The internal investigation concerns two of the bank’s employees and a number of external financiers, according to Forbes.

Swiss bank Credit Suisse is allegedly conducting an internal probe into its Moscow office, with the investigation concerning mirror trades.

According to a report in the Russian edition of Forbes, citing sources in the bank, the probe has started not later than December 2016. Credit Suisse is investigating two of its own employees, engaged in treasury operations in the Russian office, as well as a number of external financiers, including the activities of a broker.

One of the counter-agents of Credit Suisse claims that the volume of deals investigated is up to tens of millions of dollars a day.

Credit Suisse has refused to comment (to “Forbes”) on the investigation of its employees.

The report comes less than a fortnight after regulators on both sides of the Atlantic sanctioned Deutsche Bank AG (ETR:DBK) for Russian mirror trades.

On January 30, 2017, the New York State Department of Financial Services (DFS) announced that Deutsche Bank and its New York branch will have to pay a $425 million fine and hire an independent monitor under a consent order entered into with the DFS.

The sanctions stemmed from findings that Deutsche Bank has violated New York anti-money laundering laws via a “mirror trading” scheme involving the bank’s Moscow, London and New York offices. As a result, $10 billion were laundered $10 billion out of the Russian Federation.
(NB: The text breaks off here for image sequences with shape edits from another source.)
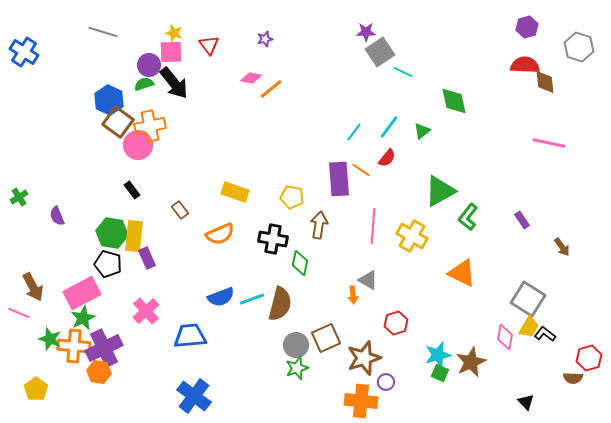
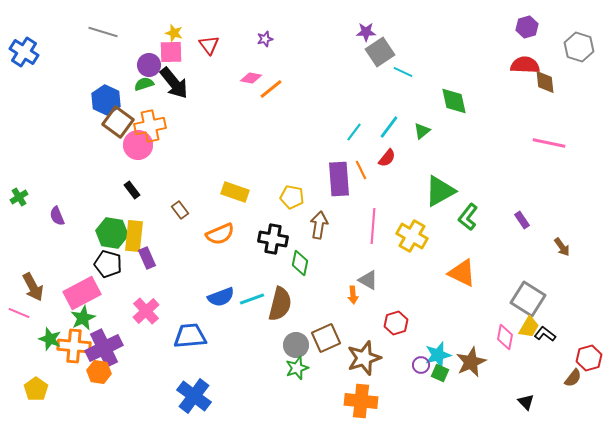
blue hexagon at (109, 100): moved 3 px left
orange line at (361, 170): rotated 30 degrees clockwise
brown semicircle at (573, 378): rotated 54 degrees counterclockwise
purple circle at (386, 382): moved 35 px right, 17 px up
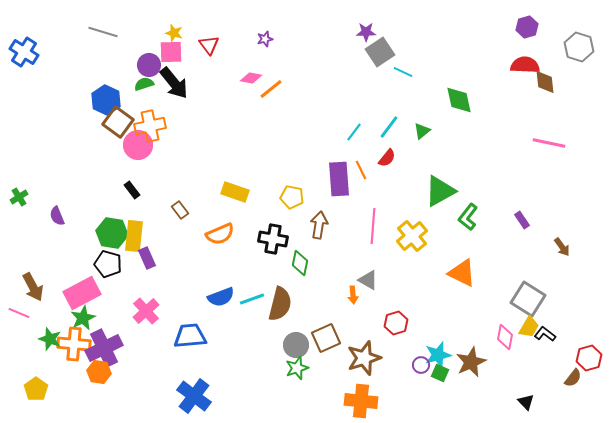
green diamond at (454, 101): moved 5 px right, 1 px up
yellow cross at (412, 236): rotated 20 degrees clockwise
orange cross at (74, 346): moved 2 px up
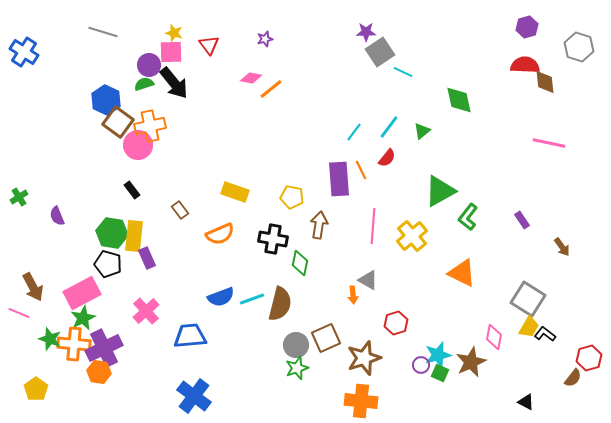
pink diamond at (505, 337): moved 11 px left
black triangle at (526, 402): rotated 18 degrees counterclockwise
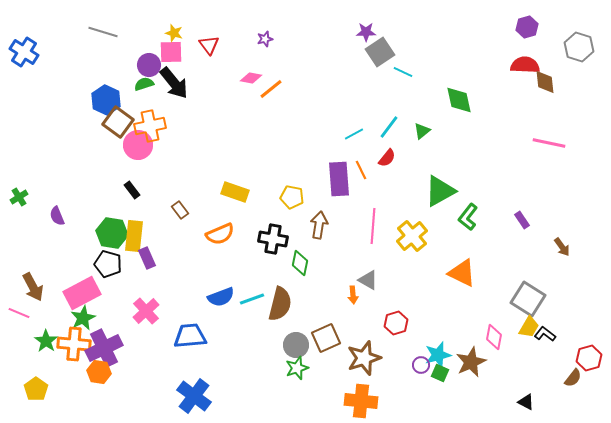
cyan line at (354, 132): moved 2 px down; rotated 24 degrees clockwise
green star at (50, 339): moved 4 px left, 2 px down; rotated 15 degrees clockwise
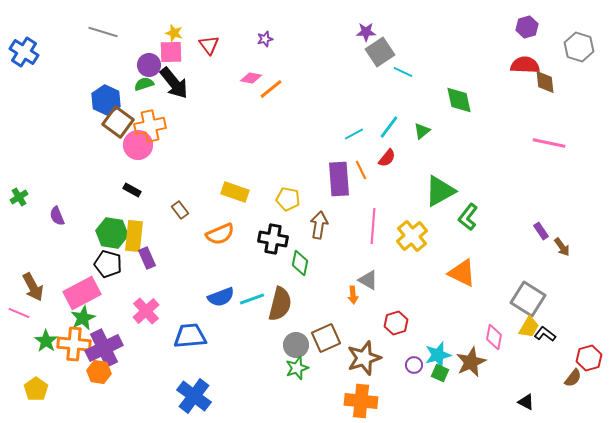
black rectangle at (132, 190): rotated 24 degrees counterclockwise
yellow pentagon at (292, 197): moved 4 px left, 2 px down
purple rectangle at (522, 220): moved 19 px right, 11 px down
purple circle at (421, 365): moved 7 px left
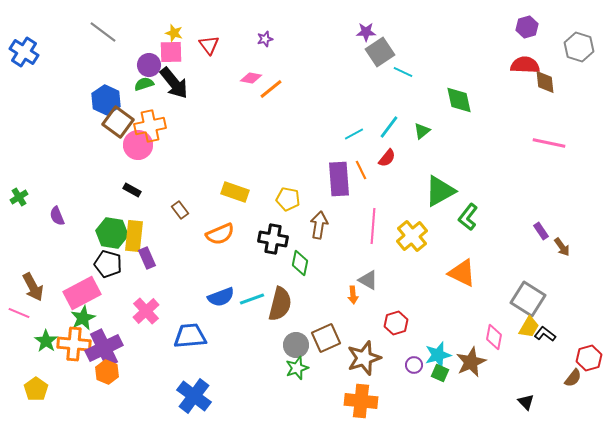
gray line at (103, 32): rotated 20 degrees clockwise
orange hexagon at (99, 372): moved 8 px right; rotated 15 degrees clockwise
black triangle at (526, 402): rotated 18 degrees clockwise
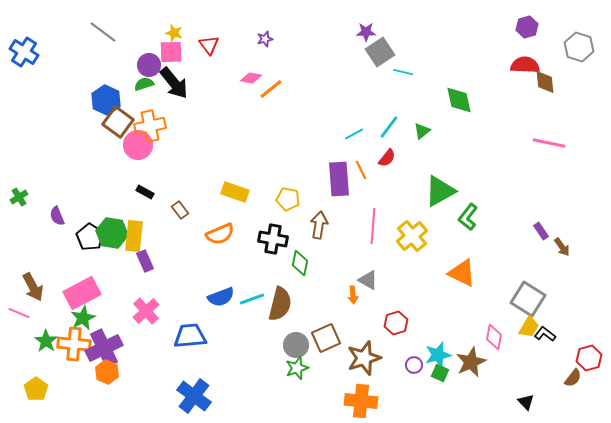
cyan line at (403, 72): rotated 12 degrees counterclockwise
black rectangle at (132, 190): moved 13 px right, 2 px down
purple rectangle at (147, 258): moved 2 px left, 3 px down
black pentagon at (108, 264): moved 18 px left, 27 px up; rotated 16 degrees clockwise
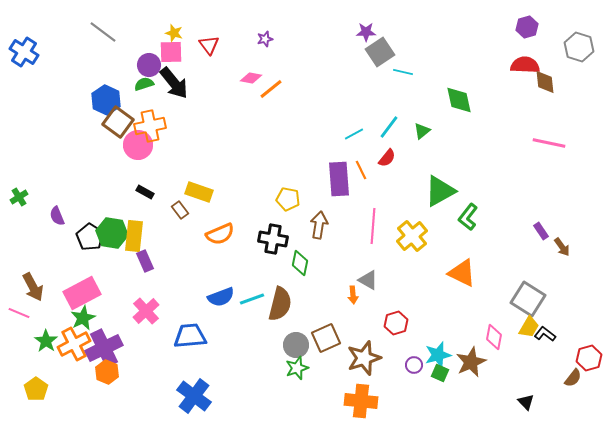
yellow rectangle at (235, 192): moved 36 px left
orange cross at (74, 344): rotated 32 degrees counterclockwise
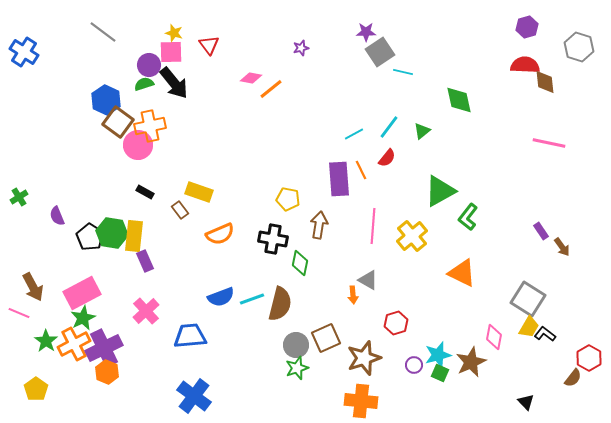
purple star at (265, 39): moved 36 px right, 9 px down
red hexagon at (589, 358): rotated 15 degrees counterclockwise
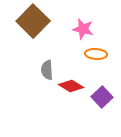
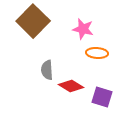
orange ellipse: moved 1 px right, 1 px up
purple square: rotated 30 degrees counterclockwise
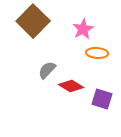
pink star: rotated 30 degrees clockwise
gray semicircle: rotated 48 degrees clockwise
purple square: moved 2 px down
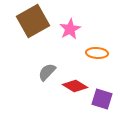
brown square: rotated 16 degrees clockwise
pink star: moved 13 px left
gray semicircle: moved 2 px down
red diamond: moved 4 px right
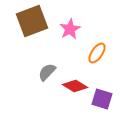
brown square: moved 1 px left; rotated 8 degrees clockwise
orange ellipse: rotated 60 degrees counterclockwise
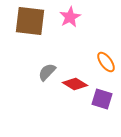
brown square: moved 2 px left; rotated 28 degrees clockwise
pink star: moved 12 px up
orange ellipse: moved 9 px right, 9 px down; rotated 70 degrees counterclockwise
red diamond: moved 2 px up
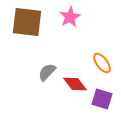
brown square: moved 3 px left, 1 px down
orange ellipse: moved 4 px left, 1 px down
red diamond: rotated 20 degrees clockwise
Operating through the equities desk at Deutsche Bank’s Moscow branch, a number of companies that were clients of the Moscow equities desk issued orders to buy Russian blue chip stocks, paying in Russian rubles. Shortly after that, a related counterparty would sell the identical Russian blue chip stock in the same quantity and at the same price through Deutsche Bank’s London branch. The counterparties involved were linked, whereas the trades were usually cleared through Deutsche Bank Trust Company of the Americas (DBTCA). The selling counterparty was typically registered offshore and would be paid for its shares in US dollars.

Today, FinanceFeeds received a statement from Credit Suisse, which stated the following: “We do not have any investigations into alleged mirror trading in the Moscow office,” counteracting what is stated on the report.

On January 31, 2017, the UK Financial Conduct Authority (FCA) imposed a fine of more than £163 million on Deutsche Bank over AML failures. The UK regulator accused the bank of failing to maintain adequate AML controls between January 1, 2012 and December 31, 2015. This is the severest financial penalty for AML controls failings ever imposed by the UK financial regulator.